Marktkommentar September 2021

08.10.2021

Der September endete für die globalen Aktien mit einer negativen Rendite (-2,3 %), und die Aktien verloren zum ersten Mal seit Februar an Wert. Positive Renditen ununterbrochen über sechs Monate sind nicht normal und waren in den letzten 150 Jahren auch nur 12 Mal der Fall. Seit dem Höchststand im Aktienmarkt Anfang September betrug die Korrektur 5,7 %, und es ist mehr als 200 Tage her, dass wir eine größere Korrektur als 5 % gesehen haben. Deshalb kann es den Investoren wie ein „großes“ Ereignis vorkommen - man muss aber bedenken, dass in den letzten 100 Jahren mehr als 3 Korrekturen von 5% pro Jahr die Regel waren.

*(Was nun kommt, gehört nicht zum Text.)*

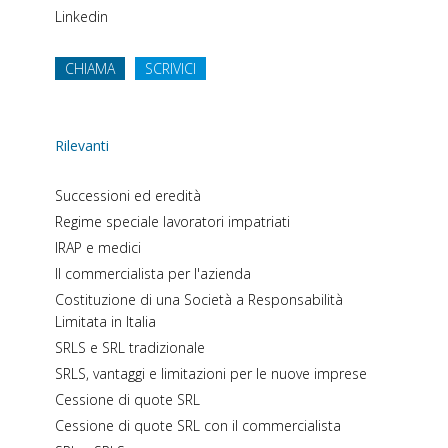
Linkedin
CHIAMA
SCRIVICI
Rilevanti
Successioni ed eredità
Regime speciale lavoratori impatriati
IRAP e medici
Il commercialista per l'azienda
Costituzione di una Società a Responsabilità
Limitata in Italia
SRLS e SRL tradizionale
SRLS, vantaggi e limitazioni per le nuove imprese
Cessione di quote SRL
Cessione di quote SRL con il commercialista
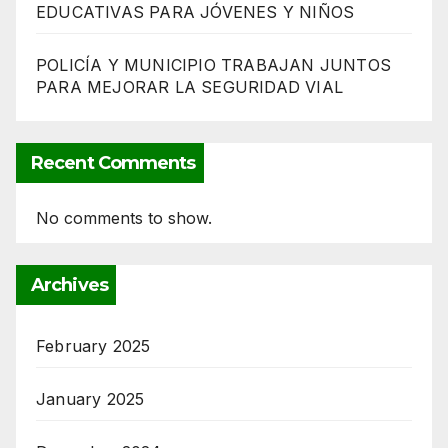
EDUCATIVAS PARA JÓVENES Y NIÑOS
POLICÍA Y MUNICIPIO TRABAJAN JUNTOS
PARA MEJORAR LA SEGURIDAD VIAL
Recent Comments
No comments to show.
Archives
February 2025
January 2025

Deshalb betrachten wir die aktuelle Korrektur als eine ganz gewöhnliche Marktbewegung. Wenn es zu einer Korrektur kommt, dann sucht jeder nach einer Erklärung dafür, und diesmal gibt es mehrere mögliche „Ursachen“. Beispiele hierfür sind leicht steigende Zinsen im Anschluss an neue Signale vonseiten der US-amerikanischen Zentralbank, die Furcht vor einem Lockdown des öffentlichen Apparates in den USA aufgrund von politischen Verhandlungen über den Schuldendeckel und schließlich, dass sich die Verhandlungen über ein neues Anreizpaket in den USA (Infrastruktur) etwas schwieriger als erwartet gestalten. 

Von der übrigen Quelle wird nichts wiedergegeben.